Speaking on behalf of all performers: our stage is our home. So, we have been away from home since March. We have had to find ways to cope. It is certainly a challenging time but a time-out can be used to find new passions, new ambitions and goals. For example, during the lockdown in Paris, I auditioned and got signed up to a modelling agency, Next Models. That has become my new home! I find it important as an artist to be able to reinvent yourself: being stuck in a loop is never healthy.
One thing my mum always told me is: “Set a goal and do everything you can to reach that goal. And once you are done, set a new goal!”
WHAT IS SOMETHING THAT MOST PEOPLE DON’T KNOW ABOUT CRAZY HORSE?
A Crazy Horse girl doesn’t actually get to choose her own stage-name. During her training period, the artistic director, along with the show’s managers, gets to know her, her personality, what she likes, where she’s from, her favourite pastimes besides performing, and of course her passions. Then, right before the première, right before the curtain opens on her first show, she gets her stage name.
WHAT IS YOUR DREAM PERFORMANCE OR STAGE?
Going on a world tour with a pop artist is definitely something that’s on my bucket list! I really love to travel. And it’s how I fell in love with the stage at a young age – touring with the Caracalla Dance theatre from 2016 to 2018. And of course, I also loved touring with Crazy Horse last year.
WOULD YOU LIKE TO BRING THE ART OF CABARET TO LEBANON?

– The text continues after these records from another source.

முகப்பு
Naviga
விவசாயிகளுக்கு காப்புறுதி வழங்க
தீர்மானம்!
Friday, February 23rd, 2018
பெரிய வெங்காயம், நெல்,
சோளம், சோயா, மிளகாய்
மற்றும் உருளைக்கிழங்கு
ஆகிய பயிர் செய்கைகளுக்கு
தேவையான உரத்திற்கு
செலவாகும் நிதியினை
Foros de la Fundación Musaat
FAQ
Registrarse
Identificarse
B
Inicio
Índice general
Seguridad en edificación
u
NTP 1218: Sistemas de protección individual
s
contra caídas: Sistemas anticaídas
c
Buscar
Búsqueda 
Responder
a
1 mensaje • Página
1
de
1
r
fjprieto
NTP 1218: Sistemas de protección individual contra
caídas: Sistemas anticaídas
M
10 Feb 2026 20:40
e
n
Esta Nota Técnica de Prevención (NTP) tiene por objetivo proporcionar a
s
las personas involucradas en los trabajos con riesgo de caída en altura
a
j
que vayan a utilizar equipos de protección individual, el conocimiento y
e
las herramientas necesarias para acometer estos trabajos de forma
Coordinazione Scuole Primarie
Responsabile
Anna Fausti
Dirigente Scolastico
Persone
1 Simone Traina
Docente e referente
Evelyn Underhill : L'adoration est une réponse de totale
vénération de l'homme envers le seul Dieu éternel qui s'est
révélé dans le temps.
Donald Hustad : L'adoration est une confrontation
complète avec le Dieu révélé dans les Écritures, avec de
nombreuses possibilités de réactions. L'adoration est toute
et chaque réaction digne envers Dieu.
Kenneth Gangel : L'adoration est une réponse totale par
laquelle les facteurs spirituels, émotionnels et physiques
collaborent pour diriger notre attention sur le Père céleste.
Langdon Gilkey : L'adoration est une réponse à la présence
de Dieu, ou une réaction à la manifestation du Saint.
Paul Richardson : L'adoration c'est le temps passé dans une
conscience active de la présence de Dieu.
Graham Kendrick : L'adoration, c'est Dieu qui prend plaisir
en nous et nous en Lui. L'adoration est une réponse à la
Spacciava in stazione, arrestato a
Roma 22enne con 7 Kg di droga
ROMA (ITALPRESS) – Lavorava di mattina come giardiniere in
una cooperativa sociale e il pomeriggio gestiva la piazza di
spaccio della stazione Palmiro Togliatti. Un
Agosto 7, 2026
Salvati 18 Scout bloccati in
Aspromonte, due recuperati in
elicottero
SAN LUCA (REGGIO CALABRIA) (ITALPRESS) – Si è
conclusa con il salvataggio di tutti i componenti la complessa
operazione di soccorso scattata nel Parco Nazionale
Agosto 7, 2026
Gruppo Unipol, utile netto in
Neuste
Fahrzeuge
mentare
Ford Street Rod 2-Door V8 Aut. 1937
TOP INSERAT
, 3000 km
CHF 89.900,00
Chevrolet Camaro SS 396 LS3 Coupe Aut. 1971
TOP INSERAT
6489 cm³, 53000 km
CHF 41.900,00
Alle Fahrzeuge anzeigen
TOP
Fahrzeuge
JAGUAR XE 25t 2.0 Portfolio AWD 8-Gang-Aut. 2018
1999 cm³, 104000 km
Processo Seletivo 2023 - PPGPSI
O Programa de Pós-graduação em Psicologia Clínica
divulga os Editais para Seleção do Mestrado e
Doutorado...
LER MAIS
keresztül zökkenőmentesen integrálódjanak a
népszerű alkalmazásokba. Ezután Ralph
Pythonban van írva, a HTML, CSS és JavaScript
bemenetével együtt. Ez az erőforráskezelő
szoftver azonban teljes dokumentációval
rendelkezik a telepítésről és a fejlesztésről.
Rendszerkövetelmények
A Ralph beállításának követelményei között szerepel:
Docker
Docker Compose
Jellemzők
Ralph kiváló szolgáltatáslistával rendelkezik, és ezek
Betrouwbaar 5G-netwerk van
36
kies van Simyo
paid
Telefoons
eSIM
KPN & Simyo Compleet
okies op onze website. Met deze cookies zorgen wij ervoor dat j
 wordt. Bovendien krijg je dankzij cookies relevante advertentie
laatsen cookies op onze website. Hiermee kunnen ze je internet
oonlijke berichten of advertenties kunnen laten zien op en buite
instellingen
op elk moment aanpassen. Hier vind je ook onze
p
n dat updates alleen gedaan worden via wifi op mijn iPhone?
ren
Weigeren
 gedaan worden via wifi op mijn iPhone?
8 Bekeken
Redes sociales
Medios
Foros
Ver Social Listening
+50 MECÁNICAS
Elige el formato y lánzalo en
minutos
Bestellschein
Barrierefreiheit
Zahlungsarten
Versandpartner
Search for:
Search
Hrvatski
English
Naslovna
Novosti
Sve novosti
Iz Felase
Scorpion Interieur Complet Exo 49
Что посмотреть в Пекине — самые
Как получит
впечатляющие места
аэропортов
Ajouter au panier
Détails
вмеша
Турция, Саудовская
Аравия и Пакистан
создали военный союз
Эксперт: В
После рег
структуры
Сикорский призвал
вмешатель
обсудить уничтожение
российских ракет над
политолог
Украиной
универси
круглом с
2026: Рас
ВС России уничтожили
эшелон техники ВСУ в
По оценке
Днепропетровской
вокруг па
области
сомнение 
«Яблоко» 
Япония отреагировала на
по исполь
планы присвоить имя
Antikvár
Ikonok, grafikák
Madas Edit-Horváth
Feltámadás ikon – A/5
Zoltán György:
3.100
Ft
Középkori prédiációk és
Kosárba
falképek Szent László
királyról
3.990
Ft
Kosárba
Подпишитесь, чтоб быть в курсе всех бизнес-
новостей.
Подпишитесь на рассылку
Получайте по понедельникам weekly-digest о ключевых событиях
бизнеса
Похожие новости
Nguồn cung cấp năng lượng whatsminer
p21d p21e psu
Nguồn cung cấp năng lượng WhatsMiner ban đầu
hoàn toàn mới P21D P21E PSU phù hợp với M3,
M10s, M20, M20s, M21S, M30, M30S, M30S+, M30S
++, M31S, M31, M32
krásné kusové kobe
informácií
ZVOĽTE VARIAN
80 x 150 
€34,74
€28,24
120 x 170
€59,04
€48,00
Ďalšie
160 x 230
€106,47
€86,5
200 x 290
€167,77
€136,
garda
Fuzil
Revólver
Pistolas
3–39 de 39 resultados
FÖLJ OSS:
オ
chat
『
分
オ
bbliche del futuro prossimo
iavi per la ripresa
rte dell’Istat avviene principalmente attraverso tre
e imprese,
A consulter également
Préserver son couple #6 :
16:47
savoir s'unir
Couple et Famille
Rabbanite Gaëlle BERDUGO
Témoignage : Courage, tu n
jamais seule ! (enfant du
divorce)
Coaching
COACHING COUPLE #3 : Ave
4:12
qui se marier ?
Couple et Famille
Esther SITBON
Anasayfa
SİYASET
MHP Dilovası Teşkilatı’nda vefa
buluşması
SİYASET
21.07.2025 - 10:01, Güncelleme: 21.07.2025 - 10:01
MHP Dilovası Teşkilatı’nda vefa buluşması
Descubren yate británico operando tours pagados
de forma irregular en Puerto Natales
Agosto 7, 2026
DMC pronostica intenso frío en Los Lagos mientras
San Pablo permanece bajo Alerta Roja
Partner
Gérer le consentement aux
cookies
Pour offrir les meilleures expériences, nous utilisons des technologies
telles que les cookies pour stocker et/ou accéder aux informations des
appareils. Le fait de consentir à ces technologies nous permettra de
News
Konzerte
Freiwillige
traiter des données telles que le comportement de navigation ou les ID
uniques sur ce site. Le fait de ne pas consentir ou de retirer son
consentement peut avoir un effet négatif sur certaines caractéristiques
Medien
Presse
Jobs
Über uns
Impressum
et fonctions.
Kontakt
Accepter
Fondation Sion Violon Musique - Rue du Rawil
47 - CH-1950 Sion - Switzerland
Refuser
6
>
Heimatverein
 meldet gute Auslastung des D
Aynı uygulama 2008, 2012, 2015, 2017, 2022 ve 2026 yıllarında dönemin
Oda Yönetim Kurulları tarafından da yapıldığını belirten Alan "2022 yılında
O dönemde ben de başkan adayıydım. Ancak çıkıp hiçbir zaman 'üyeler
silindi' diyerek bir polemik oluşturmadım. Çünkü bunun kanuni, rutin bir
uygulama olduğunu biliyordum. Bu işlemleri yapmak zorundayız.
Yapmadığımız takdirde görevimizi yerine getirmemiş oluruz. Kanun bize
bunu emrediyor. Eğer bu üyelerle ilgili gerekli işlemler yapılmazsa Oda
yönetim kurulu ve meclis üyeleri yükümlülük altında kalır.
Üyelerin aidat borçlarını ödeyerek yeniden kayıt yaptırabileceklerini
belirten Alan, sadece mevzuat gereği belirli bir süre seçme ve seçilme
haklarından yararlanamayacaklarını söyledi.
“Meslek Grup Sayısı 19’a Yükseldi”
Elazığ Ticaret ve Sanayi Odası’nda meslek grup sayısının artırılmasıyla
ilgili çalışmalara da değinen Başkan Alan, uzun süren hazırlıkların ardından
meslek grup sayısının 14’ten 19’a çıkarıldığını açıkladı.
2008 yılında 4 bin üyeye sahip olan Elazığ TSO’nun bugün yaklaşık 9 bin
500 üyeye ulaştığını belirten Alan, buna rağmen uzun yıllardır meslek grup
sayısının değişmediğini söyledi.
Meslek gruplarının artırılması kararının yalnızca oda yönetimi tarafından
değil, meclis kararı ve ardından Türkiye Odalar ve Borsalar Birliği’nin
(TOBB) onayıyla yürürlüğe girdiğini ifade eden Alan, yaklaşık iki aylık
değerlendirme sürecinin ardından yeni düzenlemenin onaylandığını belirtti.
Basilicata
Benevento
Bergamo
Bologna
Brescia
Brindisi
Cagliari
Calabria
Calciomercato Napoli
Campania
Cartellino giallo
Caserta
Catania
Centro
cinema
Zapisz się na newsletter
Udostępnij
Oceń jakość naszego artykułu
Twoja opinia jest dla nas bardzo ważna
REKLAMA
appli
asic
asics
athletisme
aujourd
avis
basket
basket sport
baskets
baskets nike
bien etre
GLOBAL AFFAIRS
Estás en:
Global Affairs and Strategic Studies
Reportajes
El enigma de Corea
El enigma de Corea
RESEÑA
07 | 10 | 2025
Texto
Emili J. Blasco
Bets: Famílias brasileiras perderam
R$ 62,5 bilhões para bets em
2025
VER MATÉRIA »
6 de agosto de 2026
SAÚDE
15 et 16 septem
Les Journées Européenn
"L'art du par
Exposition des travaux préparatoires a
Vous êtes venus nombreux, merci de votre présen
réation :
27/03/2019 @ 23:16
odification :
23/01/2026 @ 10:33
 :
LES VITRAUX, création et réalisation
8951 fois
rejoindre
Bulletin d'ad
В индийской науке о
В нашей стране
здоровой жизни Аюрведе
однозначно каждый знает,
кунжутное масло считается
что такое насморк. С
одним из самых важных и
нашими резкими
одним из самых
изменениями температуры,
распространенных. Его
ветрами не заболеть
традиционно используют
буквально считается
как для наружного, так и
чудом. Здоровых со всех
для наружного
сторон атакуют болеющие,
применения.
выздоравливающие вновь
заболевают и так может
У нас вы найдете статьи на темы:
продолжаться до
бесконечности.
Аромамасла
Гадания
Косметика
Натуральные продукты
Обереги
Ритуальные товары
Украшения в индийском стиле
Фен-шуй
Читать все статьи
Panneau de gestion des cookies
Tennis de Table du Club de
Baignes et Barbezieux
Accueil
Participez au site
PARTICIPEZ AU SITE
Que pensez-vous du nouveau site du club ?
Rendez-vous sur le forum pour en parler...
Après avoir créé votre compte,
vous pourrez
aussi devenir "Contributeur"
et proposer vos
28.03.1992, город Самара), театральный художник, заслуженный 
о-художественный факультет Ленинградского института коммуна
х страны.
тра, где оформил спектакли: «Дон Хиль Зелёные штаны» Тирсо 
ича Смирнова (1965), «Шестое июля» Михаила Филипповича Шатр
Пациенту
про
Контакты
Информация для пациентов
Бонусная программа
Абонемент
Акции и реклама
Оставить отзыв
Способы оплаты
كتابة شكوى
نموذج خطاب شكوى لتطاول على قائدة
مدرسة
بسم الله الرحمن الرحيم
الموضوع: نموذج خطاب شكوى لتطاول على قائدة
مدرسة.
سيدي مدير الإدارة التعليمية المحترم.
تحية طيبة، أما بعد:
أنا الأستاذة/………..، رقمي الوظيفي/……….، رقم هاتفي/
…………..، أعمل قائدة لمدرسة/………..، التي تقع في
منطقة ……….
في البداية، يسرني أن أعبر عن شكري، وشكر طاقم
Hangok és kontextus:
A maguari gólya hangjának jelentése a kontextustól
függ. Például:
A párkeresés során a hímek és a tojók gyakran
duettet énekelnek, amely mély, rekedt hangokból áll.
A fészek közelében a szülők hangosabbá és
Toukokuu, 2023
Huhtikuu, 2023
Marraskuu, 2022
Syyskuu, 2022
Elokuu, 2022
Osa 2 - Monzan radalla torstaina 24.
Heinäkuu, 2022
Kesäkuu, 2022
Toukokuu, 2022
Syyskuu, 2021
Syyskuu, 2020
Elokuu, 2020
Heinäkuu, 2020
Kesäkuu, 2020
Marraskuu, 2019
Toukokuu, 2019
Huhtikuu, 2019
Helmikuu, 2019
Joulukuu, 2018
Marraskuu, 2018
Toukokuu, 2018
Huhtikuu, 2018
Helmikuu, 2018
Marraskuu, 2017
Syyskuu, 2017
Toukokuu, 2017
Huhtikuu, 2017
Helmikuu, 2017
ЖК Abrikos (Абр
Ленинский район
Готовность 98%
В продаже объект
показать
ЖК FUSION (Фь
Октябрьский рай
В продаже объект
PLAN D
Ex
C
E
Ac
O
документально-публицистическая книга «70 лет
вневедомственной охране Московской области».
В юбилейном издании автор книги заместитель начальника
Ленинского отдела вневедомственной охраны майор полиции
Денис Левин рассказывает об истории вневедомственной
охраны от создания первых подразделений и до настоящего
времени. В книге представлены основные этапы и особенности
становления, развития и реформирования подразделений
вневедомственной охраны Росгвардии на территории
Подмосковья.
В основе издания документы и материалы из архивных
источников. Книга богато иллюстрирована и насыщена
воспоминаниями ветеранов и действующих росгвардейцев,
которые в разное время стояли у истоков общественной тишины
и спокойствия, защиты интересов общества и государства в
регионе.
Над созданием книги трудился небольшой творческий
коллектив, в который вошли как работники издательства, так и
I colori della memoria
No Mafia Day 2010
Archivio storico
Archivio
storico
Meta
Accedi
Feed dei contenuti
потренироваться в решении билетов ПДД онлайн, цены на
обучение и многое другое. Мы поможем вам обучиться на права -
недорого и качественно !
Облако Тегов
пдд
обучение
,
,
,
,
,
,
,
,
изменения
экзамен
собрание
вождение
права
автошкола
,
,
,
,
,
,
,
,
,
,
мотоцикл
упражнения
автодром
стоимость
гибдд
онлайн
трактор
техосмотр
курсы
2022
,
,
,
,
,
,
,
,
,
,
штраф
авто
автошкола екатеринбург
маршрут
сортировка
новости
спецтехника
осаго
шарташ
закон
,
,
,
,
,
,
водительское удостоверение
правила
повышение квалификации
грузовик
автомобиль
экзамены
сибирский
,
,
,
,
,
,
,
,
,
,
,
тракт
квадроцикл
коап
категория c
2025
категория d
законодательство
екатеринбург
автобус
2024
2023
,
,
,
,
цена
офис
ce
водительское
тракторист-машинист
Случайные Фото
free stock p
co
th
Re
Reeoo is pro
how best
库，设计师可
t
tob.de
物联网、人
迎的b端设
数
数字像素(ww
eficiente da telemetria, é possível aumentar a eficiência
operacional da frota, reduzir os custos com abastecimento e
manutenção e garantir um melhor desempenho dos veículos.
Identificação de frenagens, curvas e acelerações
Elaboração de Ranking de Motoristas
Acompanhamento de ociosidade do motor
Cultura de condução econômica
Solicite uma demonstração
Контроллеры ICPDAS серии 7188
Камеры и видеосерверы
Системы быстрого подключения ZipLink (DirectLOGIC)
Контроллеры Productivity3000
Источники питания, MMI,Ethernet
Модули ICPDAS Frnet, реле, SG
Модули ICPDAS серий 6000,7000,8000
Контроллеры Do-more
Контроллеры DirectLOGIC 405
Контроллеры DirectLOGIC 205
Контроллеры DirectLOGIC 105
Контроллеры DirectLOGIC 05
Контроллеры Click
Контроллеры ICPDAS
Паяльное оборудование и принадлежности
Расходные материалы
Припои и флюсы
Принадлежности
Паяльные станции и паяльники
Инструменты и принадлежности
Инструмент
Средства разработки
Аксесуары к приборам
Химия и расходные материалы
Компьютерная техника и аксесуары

Lebanon is a country where every form of art is present, and I truly think that the Lebanese people will fall in love with cabaret – the true essence of it. In fact, the Crazy Horse de Paris already performed once in Lebanon, back in 2007, with the tour show ‘Forever Crazy’.
Unfortunately, now, the situation in Lebanon does not allow for new artistic projects to be created. In my opinion it is essential that we focus on getting our country back. The Lebanese people have had enough – they have had to endure way too much sadness and pain. And maybe, when the warlords who currently rule the country have been removed from power, then we can start thinking of a plan to help artists in Lebanon.
A dream of mine is to create a show and produce it in Lebanon. But that awaits better days, and a new government! #kellonyaanekellon.